- Não há acordo entre democratas e republicanos sobre a aplicação da lei migratória, com prazo final até sexta para aprovar o financiamento do Departamento de Segurança Nacional (DHS).
- Se não houver destrato, o DHS pode fechar no sábado, afetando agências como a Administração de Segurança do Transporte e o Serviço Secreto.
- As exigências democratas incluem que agentes façam detenções com o rosto descoberto e obtenham ordens judiciais para prender migrantes; os republicanos resistem a essas regras.
- A disputa também envolve a necessidade de ordens judiciais para entradas em domicílios e a exigência de identificação, proteção de locais sensíveis e padrões de uso da força.
- O único ponto com avanço parece ser a obrigatoriedade de câmeras corporais para os agentes; o impasse persiste sobre máscaras, ordens judiciais e outros limites às ações de ICE e da Patrulha Fronteriza.
A falta de acordo entre Democrats e Republicanos no Congresso deixa o Departamento de Segurança Nacional (DHS) sem previsão de financiamento.
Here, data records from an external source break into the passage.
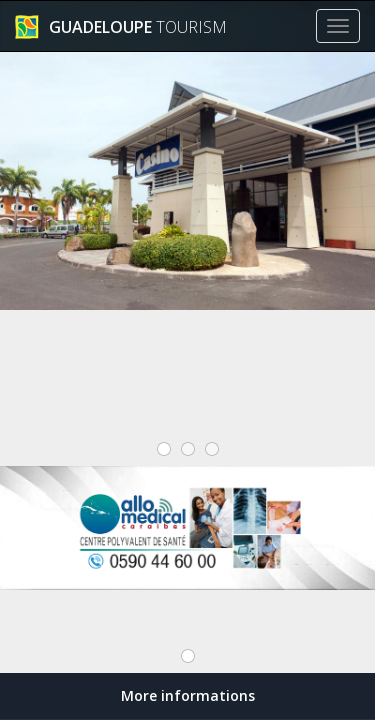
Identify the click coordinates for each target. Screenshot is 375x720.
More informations (188, 695)
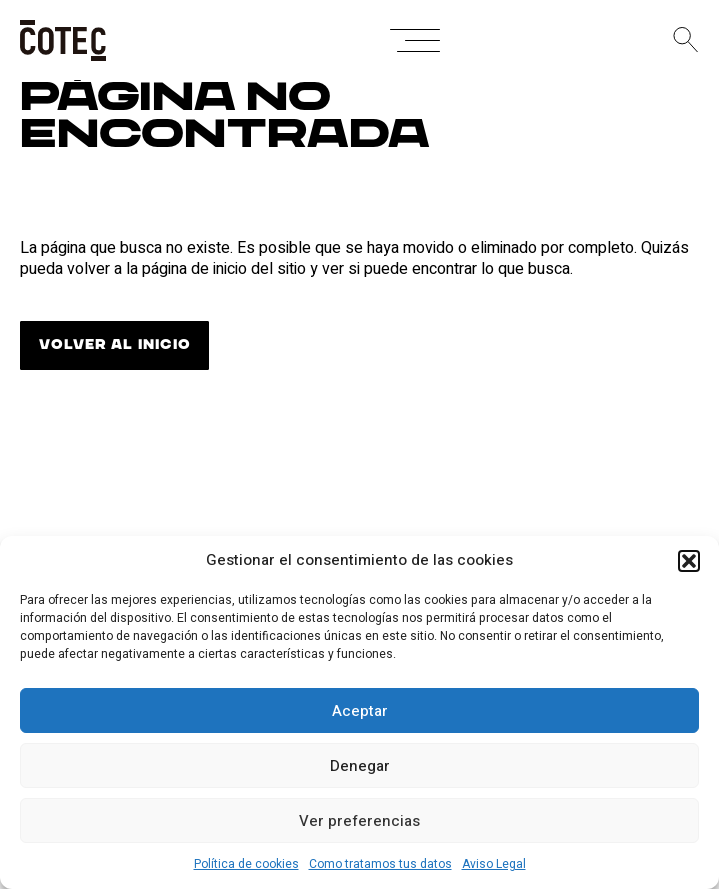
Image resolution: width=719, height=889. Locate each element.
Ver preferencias (359, 821)
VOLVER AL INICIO (114, 345)
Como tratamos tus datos (380, 864)
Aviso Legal (494, 864)
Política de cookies (246, 864)
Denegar (360, 766)
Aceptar (360, 711)
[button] (689, 561)
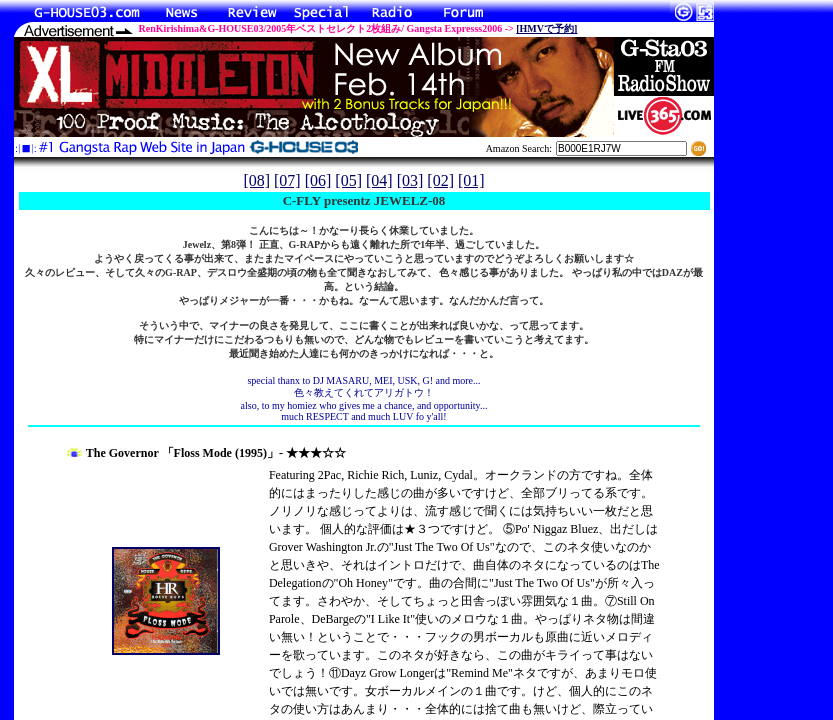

As negociações sobre a aplicação da lei migratória seguem travadas desde 2 de fevereiro, com prazo que vence nesta sexta-feira. Sem aprovação de recursos, o DHS pode ser fechado a partir de sábado.
Segundo líderes, o impasse envolve o tratamento de agentes do ICE, da Patrulha de Fronteira e demais órgãos que atuam em detenções de migrantes. As divergências giram em torno de trazer transparência com o rosto descoberto e exigir ordens judiciais para detenções.
Os democratas insistem que os agentes façam as detenções com o rosto descoberto e operem apenas com ordens judiciais. Os republicanos contestam, alegando riscos à segurança de agentes e de suas famílias. A disputa reflete a tensão sobre as técnicas de fiscalização migratória.
A Câmara dos Deputados, sob liderança do democrata Hakeem Jeffries, considera indispensável incluir mudanças estruturais no DHS. O presidente da Câmara, republicano Mike Johnson, afirmou que manter o rosto parcialmente coberto é uma exigência de segurança.
Entre as demandas dos democratas estão a inclusão de identificação para os agentes, proteção de locais sensíveis como escolas e hospitais, combate à discriminação nas detenções e padrões de uso da força. Esses pontos vêm sendo contestados pelos republicanos.
Um avanço possível seria exigir câmeras corporais para os agentes, já anunciado pela secretária de Segurança Nacional, Kristi Noem, após a morte de civis em Minneapolis. Contudo, ainda não houve acordo sobre outras medidas centrais, como as ordens judiciais para entradas em domicílios.
O DHS depende de recursos para continuar funcionando. Curiosamente, o ICE já possuía financiamento aprovado em uma lei anterior, o que pode manter a agência operante mesmo diante de um fechamento parcial do DHS. Mantêm-se, assim, abertos os questionamentos sobre o destino financeiro das demais repartições.